As much as this ending jives with Black Mirror, there’s another possible conclusion that’s morbid in entirely different ways and adds an extra little surprise at the end. If you choose to eventually butcher your father and make a series of other twisted decisions, “Bandersnatch” will get released and receive a 5/5, but Stefan will be in jail and the game quickly gets pulled from shelves. This scenario features a tag where in the present time, Pearl (Colin’s daughter) pitches to reboot “Bandersnatch” as a film for a popular streaming service (wink, wink). It appears that Pearl is also afflicted by the same “curse” that plagued Stefan as the cycle begins anew. It’s appropriately dark and meta in all of the ways that Black Mirror enjoys to be.

That being said, there’s one conclusion that goes down an extremely meta path that almost feels like a fun “joke ending” that’s thrown in for adventurous viewers.

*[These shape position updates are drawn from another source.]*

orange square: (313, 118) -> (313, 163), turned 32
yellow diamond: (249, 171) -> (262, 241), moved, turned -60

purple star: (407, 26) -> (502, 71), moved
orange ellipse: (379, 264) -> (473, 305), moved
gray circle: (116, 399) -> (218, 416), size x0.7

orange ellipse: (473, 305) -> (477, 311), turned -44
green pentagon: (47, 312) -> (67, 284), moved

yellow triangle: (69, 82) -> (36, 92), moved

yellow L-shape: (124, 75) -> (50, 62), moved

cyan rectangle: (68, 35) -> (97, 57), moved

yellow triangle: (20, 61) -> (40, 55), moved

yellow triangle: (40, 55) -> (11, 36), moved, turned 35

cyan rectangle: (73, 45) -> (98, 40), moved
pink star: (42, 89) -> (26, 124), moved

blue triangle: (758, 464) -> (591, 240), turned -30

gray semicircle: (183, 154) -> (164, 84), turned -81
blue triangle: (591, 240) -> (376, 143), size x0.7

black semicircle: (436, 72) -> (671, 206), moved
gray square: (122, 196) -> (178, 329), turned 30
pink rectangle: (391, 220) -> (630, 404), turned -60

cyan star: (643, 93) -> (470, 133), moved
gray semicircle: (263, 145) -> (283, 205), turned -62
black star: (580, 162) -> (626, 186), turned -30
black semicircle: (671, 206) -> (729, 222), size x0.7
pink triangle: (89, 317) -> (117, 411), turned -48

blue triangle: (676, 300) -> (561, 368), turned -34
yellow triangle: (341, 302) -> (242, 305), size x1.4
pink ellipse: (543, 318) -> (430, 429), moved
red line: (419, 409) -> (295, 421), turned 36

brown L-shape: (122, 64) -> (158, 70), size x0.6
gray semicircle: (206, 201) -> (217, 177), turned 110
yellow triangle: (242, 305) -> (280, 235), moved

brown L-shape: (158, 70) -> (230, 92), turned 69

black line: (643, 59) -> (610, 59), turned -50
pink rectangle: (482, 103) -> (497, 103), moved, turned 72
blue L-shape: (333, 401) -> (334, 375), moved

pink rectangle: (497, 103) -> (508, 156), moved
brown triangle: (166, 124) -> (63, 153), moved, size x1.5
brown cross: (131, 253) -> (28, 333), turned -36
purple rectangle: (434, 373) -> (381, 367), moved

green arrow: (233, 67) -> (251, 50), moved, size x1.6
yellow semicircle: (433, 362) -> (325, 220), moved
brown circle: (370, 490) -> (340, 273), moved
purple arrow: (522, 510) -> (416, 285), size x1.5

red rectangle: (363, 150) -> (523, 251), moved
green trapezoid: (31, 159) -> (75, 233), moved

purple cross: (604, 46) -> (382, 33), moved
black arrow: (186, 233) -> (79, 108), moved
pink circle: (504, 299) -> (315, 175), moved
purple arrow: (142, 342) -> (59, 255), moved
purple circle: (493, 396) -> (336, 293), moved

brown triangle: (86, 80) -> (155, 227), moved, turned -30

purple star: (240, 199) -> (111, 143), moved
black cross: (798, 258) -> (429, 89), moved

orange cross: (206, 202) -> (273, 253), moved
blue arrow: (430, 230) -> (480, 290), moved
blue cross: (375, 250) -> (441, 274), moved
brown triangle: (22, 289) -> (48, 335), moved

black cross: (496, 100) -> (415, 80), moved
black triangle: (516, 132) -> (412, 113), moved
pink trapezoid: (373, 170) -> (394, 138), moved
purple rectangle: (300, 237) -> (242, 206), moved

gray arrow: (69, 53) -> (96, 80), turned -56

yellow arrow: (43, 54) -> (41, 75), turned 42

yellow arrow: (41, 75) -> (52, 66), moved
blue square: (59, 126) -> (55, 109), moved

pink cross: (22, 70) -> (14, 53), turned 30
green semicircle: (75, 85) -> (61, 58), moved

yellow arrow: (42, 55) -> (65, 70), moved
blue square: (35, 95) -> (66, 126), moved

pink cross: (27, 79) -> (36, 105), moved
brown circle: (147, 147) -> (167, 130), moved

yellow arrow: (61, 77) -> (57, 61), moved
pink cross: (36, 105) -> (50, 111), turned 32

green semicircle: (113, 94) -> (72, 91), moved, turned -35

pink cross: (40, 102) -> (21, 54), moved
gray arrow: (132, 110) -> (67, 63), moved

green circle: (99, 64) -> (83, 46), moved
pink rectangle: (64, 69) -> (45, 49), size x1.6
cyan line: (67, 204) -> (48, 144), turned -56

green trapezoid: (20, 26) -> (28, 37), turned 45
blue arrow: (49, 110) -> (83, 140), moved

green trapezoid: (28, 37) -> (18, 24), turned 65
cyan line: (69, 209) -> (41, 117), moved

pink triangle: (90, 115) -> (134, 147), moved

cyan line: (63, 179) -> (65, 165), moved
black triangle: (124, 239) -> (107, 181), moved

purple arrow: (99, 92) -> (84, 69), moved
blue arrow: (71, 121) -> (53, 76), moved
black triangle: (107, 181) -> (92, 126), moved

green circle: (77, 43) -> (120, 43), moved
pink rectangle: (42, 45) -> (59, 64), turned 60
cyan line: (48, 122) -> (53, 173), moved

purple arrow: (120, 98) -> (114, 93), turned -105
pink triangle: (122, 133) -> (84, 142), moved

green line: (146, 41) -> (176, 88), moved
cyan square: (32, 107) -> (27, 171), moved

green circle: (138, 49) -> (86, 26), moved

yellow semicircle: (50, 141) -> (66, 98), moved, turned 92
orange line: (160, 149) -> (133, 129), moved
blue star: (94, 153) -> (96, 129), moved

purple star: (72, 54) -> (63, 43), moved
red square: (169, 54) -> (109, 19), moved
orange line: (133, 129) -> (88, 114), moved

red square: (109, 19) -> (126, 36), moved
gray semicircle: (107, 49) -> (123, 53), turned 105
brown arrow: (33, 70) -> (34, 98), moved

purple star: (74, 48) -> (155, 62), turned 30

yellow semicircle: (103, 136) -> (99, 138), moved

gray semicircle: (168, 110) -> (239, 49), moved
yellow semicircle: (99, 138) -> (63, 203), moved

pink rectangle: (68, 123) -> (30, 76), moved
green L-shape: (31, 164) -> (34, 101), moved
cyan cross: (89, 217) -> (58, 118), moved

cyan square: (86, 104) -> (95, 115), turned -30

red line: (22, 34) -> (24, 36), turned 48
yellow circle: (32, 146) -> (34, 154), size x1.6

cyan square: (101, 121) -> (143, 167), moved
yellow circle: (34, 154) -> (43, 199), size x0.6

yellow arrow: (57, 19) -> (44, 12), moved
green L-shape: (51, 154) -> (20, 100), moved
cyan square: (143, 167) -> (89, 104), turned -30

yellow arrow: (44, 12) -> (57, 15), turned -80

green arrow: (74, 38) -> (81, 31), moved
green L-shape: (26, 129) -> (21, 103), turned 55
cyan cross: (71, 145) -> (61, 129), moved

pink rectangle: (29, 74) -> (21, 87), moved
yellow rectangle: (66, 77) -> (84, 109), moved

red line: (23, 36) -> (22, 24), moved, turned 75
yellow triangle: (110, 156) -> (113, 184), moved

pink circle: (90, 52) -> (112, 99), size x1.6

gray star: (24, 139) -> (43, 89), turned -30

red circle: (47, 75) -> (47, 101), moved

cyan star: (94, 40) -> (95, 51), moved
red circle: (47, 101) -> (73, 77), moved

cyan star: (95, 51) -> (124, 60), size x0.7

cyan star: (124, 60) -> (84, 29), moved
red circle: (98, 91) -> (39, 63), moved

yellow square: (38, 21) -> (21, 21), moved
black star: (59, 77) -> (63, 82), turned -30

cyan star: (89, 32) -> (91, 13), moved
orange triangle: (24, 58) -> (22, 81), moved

When Stefan asks for a sign in response to what sort of forces are controlling his decisions, you can offer up explanations in the form of the White Bear symbol or PACS. Bandersnatch also lets you give “NETFLIX” as a viable answer to Stefan’s prayers. This path has some fun where you literally get to attempt to explain to someone from the 1980s what a streaming service is, and it’s all delightfully tongue-in-cheek. It doesn’t end there though and when Stefan brings up the concept of Netflix and that there’s someone from the future who controls him, her responses are if she’s trying to sate a bored viewer.

Your therapy session explodes into a bonkers fight scene to “make things more interesting,” but the coup de grace is when you attempt to jump out the window of the therapist’s office. Suddenly a director calls Cut! and the camera pulls out to reveal that this is the production of the episode and that it’s all a film set. When the director refers to Stefan by his actor’s name, he becomes confused and insists that he’s Stefan. The director sends for a set medic, as she becomes worried for the actor’s health and the decisions that he’s making. It is touches like this that are not only fun but also act as brilliant examples of how to properly use this format as cleverly as possible. This ending is as post-modern as it gets.

Netflix has stated that there are five “main” endings out there, so there are even more story threads and alternative finishes that are possible. As fun as it is to figure the various fates that can await Stefan and “Bandersnatch,” the instalment wants you to understand that whatever conclusion you get here is inconsequential. “It’s not about the ending. The ending is immaterial. It’s about the decisions you made to get there,” Bandersnatch tells us. It wants the viewer to explore and have fun, which is exactly what this experiment accomplishes.

Now get back in there and find an entirely new way to mess up Stefan’s life. Or don’t. Maybe you’re not even the one responsible for your decision and you’ve got your own “future friend” out there.